やりすぎ限界男優賞:ホアキン・フェニックス


やりすぎ限界男優賞:ラッセル・クロウ


■第3稿 2018年 5月11日 版

[「君主となる四徳」僕自身の解釈]



軍隊や会社、スポーツの団体競技でも、組織が一つの目標に向かって何かをやり遂げるにはチームワークが必要だ。「人を使う」「人に仕事をさせる」ためのリーダーに必要なのは「部下に信頼される人間」であること。何においてもある知識や技術を人に教えるためには、教える人間が当然その知識と技術を身につけてなければならない。「ダメな人間の真似をしたら自分もダメな人間になる」ように、できない人間の真似をしても人間はできるようにならない。



組織でのリーダーが「当然その知識と技術を身につけてなければならないこと」を、僕は「嘘を吐かないこと」と表現する。「自分が言ったことが本当にできる姿」を部下に見せられるかどうかが、人にものを教える人間、人の上に立つ人間が信頼される条件だ。マキシマス(ラッセル・クロウ)がアウレリウス皇帝にローマの全権を委ねられたのは「君主となる四徳」= “知恵” “正義” “忍耐” “自制心” の全部を持つ人間だったからだ。



「君主となる四徳」とは、「人に殺されない」「人に恨まれない」「人に信頼される」「人に尊敬される」ための「知識」の “知恵”、「他人のことを考える人間」である “正義”、「欠点を克服し続ける」「犠牲心の行動を貫く」 “忍耐”、「目的を最期まであきらめず成し遂げる精神力」「感情を抑えて冷静になれる精神力」の “自制心”、と考えてる。マキシマスは全部を克服した人間だった。あまりに壮絶で、僕にはこれが正しいことだと目標にしかできない。だが努力はしたいと思ってる。

[「自分の欠点を克服すること」]



東大に合格すること。オリンピックで金メダルを獲ること。全て「今までできなかったことができるようになること」=「欠点を克服すること」の意味の具体だ。僕は東大にも入れないし金メダルも獲れない。マキシマスのような無敵の強さもない。これらの例は人間世界での最も極限の克服に位置する。また「自分さえ良ければいいと考えないこと」こそ、人間社会では極限の克服かもしれない。

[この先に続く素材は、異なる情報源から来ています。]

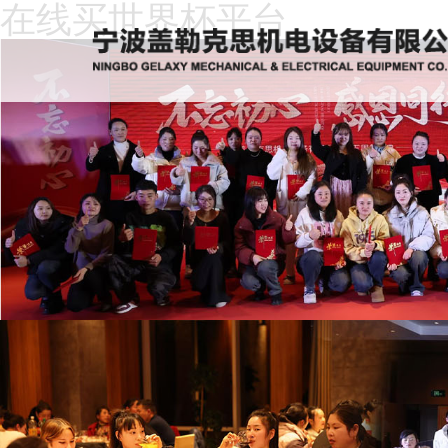
在线买世界杯平台
在
线
关
买
于
新
世
我
闻
产
界
们
动
品
人
杯
态
中
才
下
平
心
招
载
客
台
聘
中
户
在
心
留
线
言
买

ここまで到達することは世の99.9999……%の人間が無理だ。だがここまで究極でなくても、実際に一つでも多く100個、1000個と「自分の欠点を克服すること」を積み上げてけば、自分の中に人から信頼される要素を増やすことは確実に可能だ。マキシマスは10000個ぐらい克服したかもしれない。殆どの人間に真似できない偉業だ。だからマキシマスは数千人の部下とアウレリウス皇帝に信頼された。

[「自分さえ良ければいい」]



父親を殺したコモドゥス(ホアキン・フェニックス)の残虐さは壮絶極まる。「自分だけの幸福」「自分だけの得」=「自分さえ良ければいい」という “野心”、「ずるして楽することの知恵」を “機略の才”、「はったりの虚勢」を “勇気” と勘違いし、「肉親、家族にだけ “献身” すること」が人間の優しさ、正義だと信じてる。視点を変えれば「家族、恋人、友達だけに優しくする」という行動が、優しさでなく「自分さえ良ければいい」行動にしかならない例をコモドゥスが証明した。コモドゥスの全ての行動には「自分さえ良ければいい」という思想が一貫してる。

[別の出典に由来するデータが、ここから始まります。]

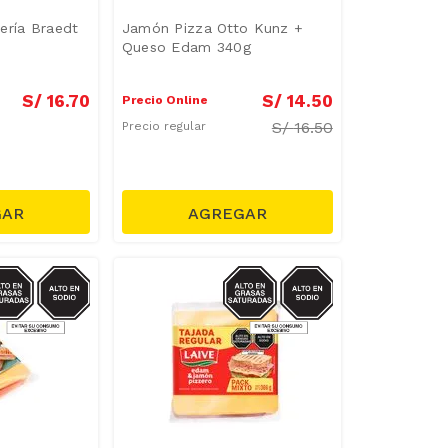
ería Braedt
Jamón Pizza Otto Kunz +
Queso Edam 340g
S/
16
.
70
S/
14
.
50
Precio Online
S/
16.50
Precio regular
DIO/GRASAS-
SODIO/GRASAS-
SAT
SAT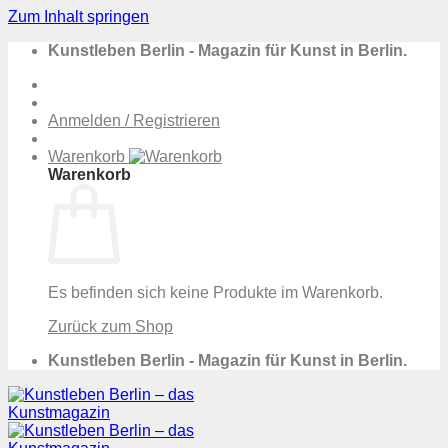
Zum Inhalt springen
Kunstleben Berlin - Magazin für Kunst in Berlin.
Anmelden / Registrieren
Warenkorb
Warenkorb
Es befinden sich keine Produkte im Warenkorb.
Zurück zum Shop
Kunstleben Berlin - Magazin für Kunst in Berlin.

「他人のことを考える人間」に犯罪はできない。「自分さえ良ければいい」と考えなければ犯罪は実行できない。「自分さえ良ければいい」という要素は多かれ少なかれ全ての人間の中にある。当然僕にもある。社会の秩序を保つため、人間関係を保つため、自分の中の「自分さえ良ければいい」要素をどこまで「抑制」できるかが「正義」なのかもしれない。極限まで「解放」したのがコモドゥス、極限まで「抑制」したのがマキシマスだろう。

[「人間は正しいことをすると殺される」]



人間には「楽して得したい」本能がある。「人間は正しいことをすると殺される」理由の核心だ。コモドゥスとは、「ここまでできなければ信頼されない現実」を知り、努力するのを投げ出した人間だ。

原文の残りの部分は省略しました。